▸ What the task requires:
Looking at the material below, count the lines that contain "Wimbledon" and answer with the count only.

▸ Data extracts:
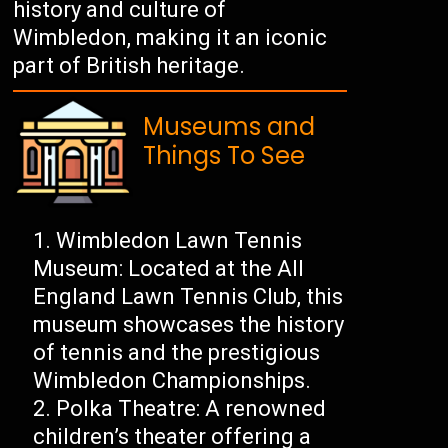
history and culture of
Wimbledon, making it an iconic
part of British heritage.
Museums and
Things To See
Wimbledon Lawn Tennis
Museum: Located at the All
England Lawn Tennis Club, this
museum showcases the history
of tennis and the prestigious
Wimbledon Championships.
Polka Theatre: A renowned
children’s theater offering a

▸ Answer space:
3